JURASSIC WORLD: FALLEN KINGDOM (June 22, 2018)
“It’s been four years since theme park and luxury resort Jurassic World was destroyed by dinosaurs out of containment. Isla Nublar now sits abandoned by humans while the surviving dinosaurs fend for themselves in the jungles. When the island’s dormant volcano begins roaring to life, Owen and Claire mount a campaign to rescue the remaining dinosaurs from this extinction-level event. Owen is driven to find Blue, his lead raptor who’s still missing in the wild, and Claire has grown a respect for these creatures she now makes her mission. Arriving on the unstable island as lava begins raining down, their expedition uncovers a conspiracy that could return our entire planet to a perilous order not seen since prehistoric times.’

Disclaimer: I already tagged this on June 25, 2017. Since then the movie has come up with a new poster (look up) and has more a descriptive description of the plot, which can be deglazed into simply, modern day dinosaurs eat humans and wreck stuff. Also, the original key art had the movie arriving on June 6, 2018. But my studied research (occasionally clicking around the web) found a redacted poster with the June 22, 2018 release date. Matters not — modern day dinosaurs eating humans, man!

The Innocents

THE INNOCENTS (August 24, 2018/Netflix™)
“The series will explore what happens when teenagers Harry and June run away from their repressive family lives to be together. They’re quickly thrown into an extraordinary journey of self-discovery that derails their innocent dream: Secrets kept from them by their parents test their love to the breaking point, and the extraordinary gift they possess unleashes powerful forces intent on dividing them forever.”

Another Netflix™ TV series, which is not necessarily a bad thing — unless you don’t have Netflix™ — ha! This sounds like YET ANOTHER spin on the ‘ol “Romeo and Juliet” thing, but with some supernatural stuff and probably way too much plot-stalling smooching.

Ouija House

OUIJA HOUSE (2018)
“To help her down-on-her-luck mother, a graduate student brings her friends to a mysterious house where they plan to do research for a book project. But they inadvertently summon an evil entity with plans of its own.”
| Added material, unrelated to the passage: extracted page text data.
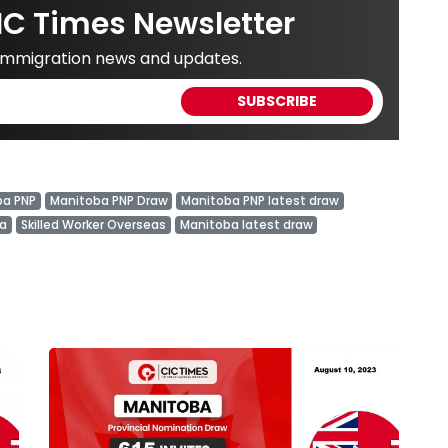
IC Times Newsletter
 immigration news and updates.
ba PNP
Manitoba PNP Draw
Manitoba PNP latest draw
ba
Skilled Worker Overseas
Manitoba latest draw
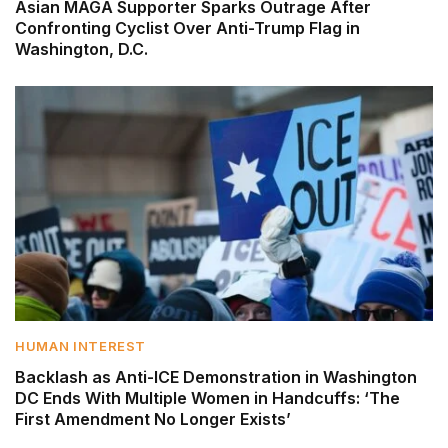
Asian MAGA Supporter Sparks Outrage After
Confronting Cyclist Over Anti-Trump Flag in
Washington, D.C.
HUMAN INTEREST
Backlash as Anti-ICE Demonstration in Washington
DC Ends With Multiple Women in Handcuffs: ‘The
First Amendment No Longer Exists’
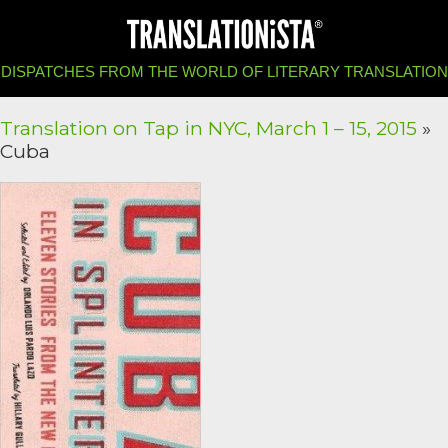
DISPATCHES FROM THE WORLD OF LITERARY TRANSLATION
Translation on Tap in NYC, March 1 – 15, 2015
»
Cuba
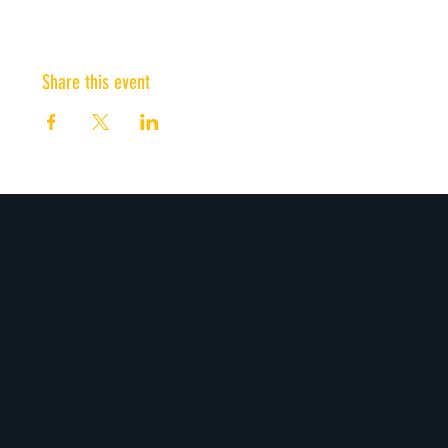
Share this event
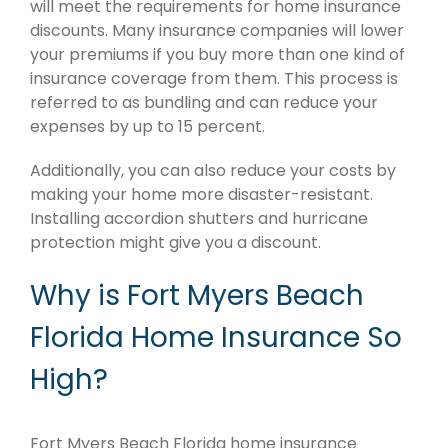
will meet the requirements for home insurance
discounts. Many insurance companies will lower
your premiums if you buy more than one kind of
insurance coverage from them. This process is
referred to as bundling and can reduce your
expenses by up to 15 percent.
Additionally, you can also reduce your costs by
making your home more disaster-resistant.
Installing accordion shutters and hurricane
protection might give you a discount.
Why is Fort Myers Beach
Florida Home Insurance So
High?
Fort Myers Beach Florida home insurance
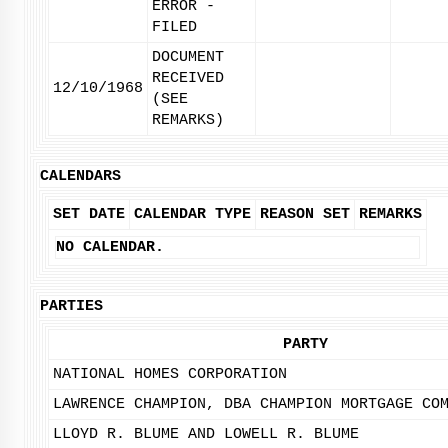
ERROR -
FILED
DOCUMENT
RECEIVED
12/10/1968
(SEE
REMARKS)
CALENDARS
SET DATE
CALENDAR TYPE
REASON SET
REMARKS
NO CALENDAR.
PARTIES
PARTY
NATIONAL HOMES CORPORATION
LAWRENCE CHAMPION, DBA CHAMPION MORTGAGE CO
LLOYD R. BLUME AND LOWELL R. BLUME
Anyone who f’s with anything Ouija has to know by now it’s like those warning signs on cigarette packages that say (in all caps): “CAUTION: CIGARETTE SMOKING MAY BE HAZARDOUS TO YOUR HEALTH.” They should just change “cigarette smoking” to “summoning evil” and start putting that label on Ouija boards.

Knuckleball

KNUCKLEBALL (2018)
“After his grandfather unexpectedly dies in the night, 12 year-old Henry finds himself cut off and alone on an isolated farm. When his nearest neighbor, Dixon, realizes that the boy has no one to protect him, Henry becomes a target for reasons he cannot understand. With his parents at least 24 hours from returning and a massive snowstorm brewing, Henry retreats into the house and prepares for a siege. What follows is a desperate battle for survival that will also unlock the terrifying connection between his family and the killer next door.”

Sounds like Home Alone (1990), but with more stabbing.